All the testing you've seen so far (and some that's still to come) has been done with stock power numbers. The 317 SAE ponies at the wheels, with 339 ft-lb of torque, have been a blast-and got better with synthetic Red Line fluids for a grand total of 329/349. But the potential of the LS1 is staggering, and since some of the best upgrades are heads/cam/bolt-on packages, it's time for more power.
I didn't want to just throw on one of several "go-to" packages and call it good; there are a ton of great combos out there, and GMHTP has covered its fair share f them. But for 1SC-YA, my plan was to assemble my own combo with an eye on price; replace worn parts with quality, costeffective pieces; dyno-test the new combo to show a solid power gain; and then comment on the fit, finish, and performance of the new goodies.
At the heart of this buildup are Patriot Performance cam and heads, Hooker headers, Y-pipe,exhaust system, and SLP airlid. Providing fuel is a set of FAST 60-pound injectors and a Racetronix fuel system.
Though the chosen parts will save big bucks, don't confuse this story with a dirt- heap build; an eye was kept on cost, but not at the expense of quality and longevity. The headers are a perfect example. I could have gone bottom dollar (and suffered the inevitable fit/finish problems), but I chose Hooker because they fit well, will last longer with the ceramic coating, and don't cost a bundle.

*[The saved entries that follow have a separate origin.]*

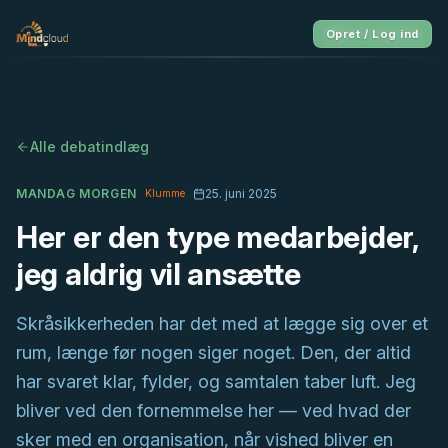
Opret / Log ind
Alle debatindlæg
MANDAG MORGEN
25. juni 2025
Klumme
Her er den type medarbejder,
jeg aldrig vil ansætte
Skråsikkerheden har det med at lægge sig over et
rum, længe før nogen siger noget. Den, der altid
har svaret klar, fylder, og samtalen taber luft. Jeg
bliver ved den fornemmelse her — ved hvad der
sker med en organisation, når vished bliver en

There are a few choices you might raise an eyebrow at, like the $500 fuel injectors. That's a big chunk, so no-buck guys might just say "keep the stockers in." This Z's 28-pounders, though right on the edge, would have worked in the short-term for low-400 wheel horsepower, but the duty cycle would have been maxed out. This is always a bad idea, as engines on the edge are much more likely to have problems. And as we were looking toward the future and bigger mods, these 60s (overkill, yes, but actually $10 cheaper than the 42-poundersfrom FAST), along with a solid new fuel pump and harness, meant wewon't have to replace this LS1's injectors again-saving money and time in the process.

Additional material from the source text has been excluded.